Several methods for drilling were developed which created inclinations, deviations from the vertical, of the wellbore. Down hole drilling motors, also known as mud motors, driven by the hydraulic power of drilling mud circulated down the drill string allow the drill string to remain stationary while only the bit rotates. By introducing a bent pipe (a “bent housing”) between the mud motor and the drill string, the direction of the wellbore can be selected and controlled. There are also steerable motors which incorporate devices for changing the inclination on the fly. Other techniques and equipment also exist for directional drilling control.

Three components are measured to determine the position of a wellbore: the depth of the point (measured depth), the inclination at the point, and the magnetic azimuth at the point.
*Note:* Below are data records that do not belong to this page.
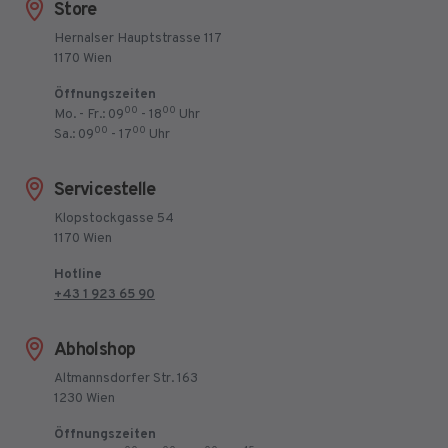
Store
Hernalser Hauptstrasse 117
1170 Wien
Öffnungszeiten
00
00
Mo. - Fr.: 09
- 18
Uhr
00
00
Sa.: 09
- 17
Uhr
Servicestelle
Klopstockgasse 54
1170 Wien
Hotline
+43 1 923 65 90
Abholshop
Altmannsdorfer Str. 163
1230 Wien
Öffnungszeiten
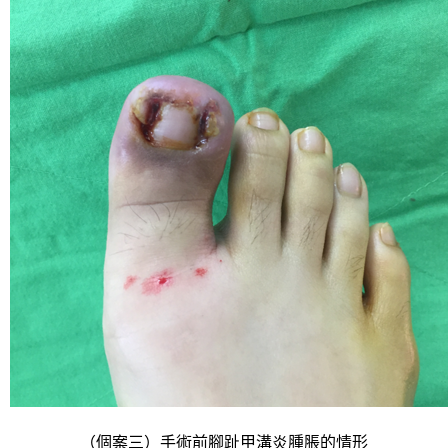
（個案三）手術前腳趾甲溝炎腫脹的情形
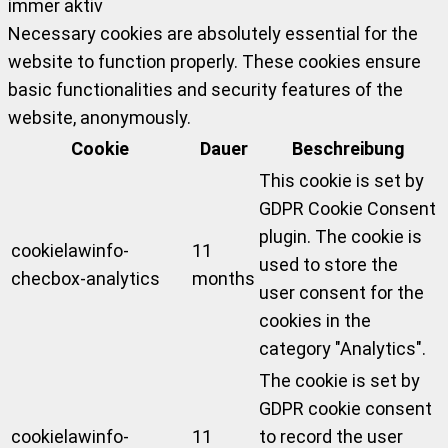
immer aktiv
Necessary cookies are absolutely essential for the
website to function properly. These cookies ensure
basic functionalities and security features of the
website, anonymously.
Cookie
Dauer
Beschreibung
This cookie is set by
GDPR Cookie Consent
plugin. The cookie is
cookielawinfo-
11
used to store the
checbox-analytics
months
user consent for the
cookies in the
category "Analytics".
The cookie is set by
GDPR cookie consent
cookielawinfo-
11
to record the user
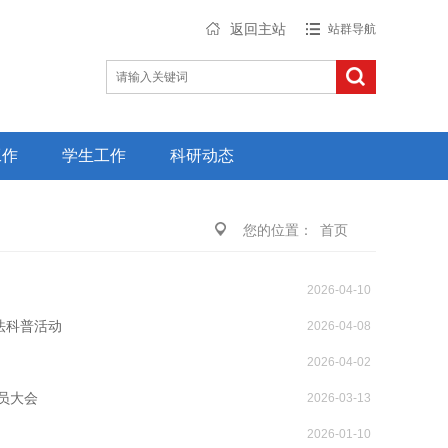
返回主站
站群导航
工作
学生工作
科研动态
您的位置：
首页
2026-04-10
法科普活动
2026-04-08
2026-04-02
员大会
2026-03-13
2026-01-10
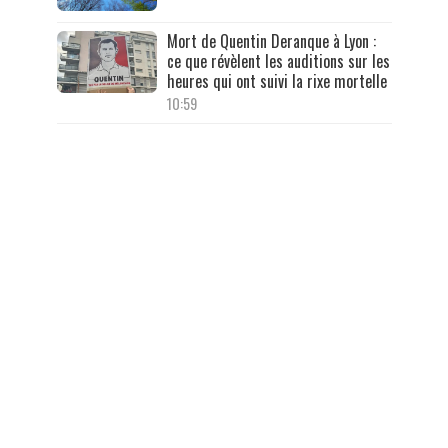
Mort de Quentin Deranque à Lyon :
ce que révèlent les auditions sur les
heures qui ont suivi la rixe mortelle
10:59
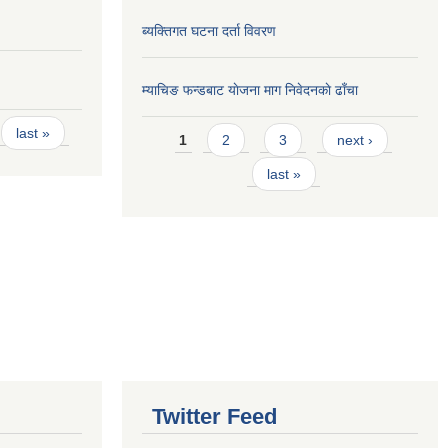
ब्यक्तिगत घटना दर्ता विवरण
म्याचिङ फन्डबाट याेजना माग निवेदनकाे ढाँचा
Pages
last »
1
2
3
next ›
last »
Twitter Feed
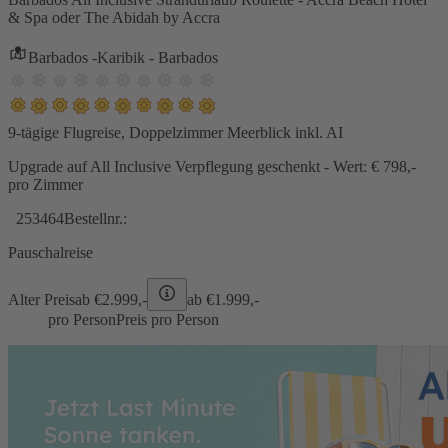
& Spa oder The Abidah by Accra
Barbados -Karibik - Barbados
9-tägige Flugreise, Doppelzimmer Meerblick inkl. AI
Upgrade auf All Inclusive Verpflegung geschenkt - Wert: € 798,-
pro Zimmer
253464
Bestellnr.:
Pauschalreise
Alter Preis
ab €
2.999,-
ab €
1.999,-
pro Person
Preis pro Person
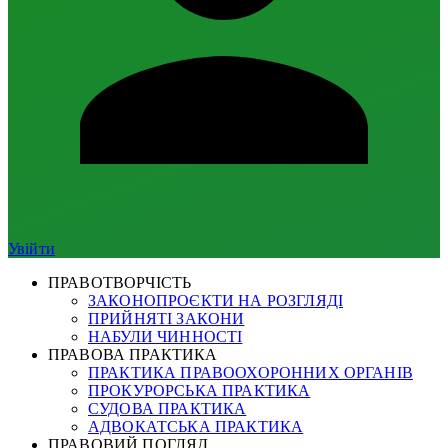
Увійти
ПРАВОТВОРЧІСТЬ
ЗАКОНОПРОЄКТИ НА РОЗГЛЯДІ
ПРИЙНЯТІ ЗАКОНИ
НАБУЛИ ЧИННОСТІ
ПРАВОВА ПРАКТИКА
ПРАКТИКА ПРАВООХОРОННИХ ОРГАНІВ
ПРОКУРОРСЬКА ПРАКТИКА
СУДОВА ПРАКТИКА
АДВОКАТСЬКА ПРАКТИКА
ПРАВОВИЙ ПОГЛЯД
These three components are collectively called a survey. Developments in measuring the three components allow wells to be directed to precise locations and orientations.

A series of consecutive surveys are used to track the progress and location of a wellbore as it progresses along a desired path. For various reasons periodic surveys are only taken at intervals of 30-500 feet, with 90 feet (the length of a typical “stand”) being common during active changes in angle or direction. These periodic surveys result in a series course corrections, and thus a wellbore is a collection of dog leg turns rather than a smooth curving arc. Since drilling often is stopped to produce a more accurate survey, increasing the number of surveys slows the drilling progress. Therefore, the tendency in rig operation is to minimize the frequency of surveys resulting in the need for coarser course corrections.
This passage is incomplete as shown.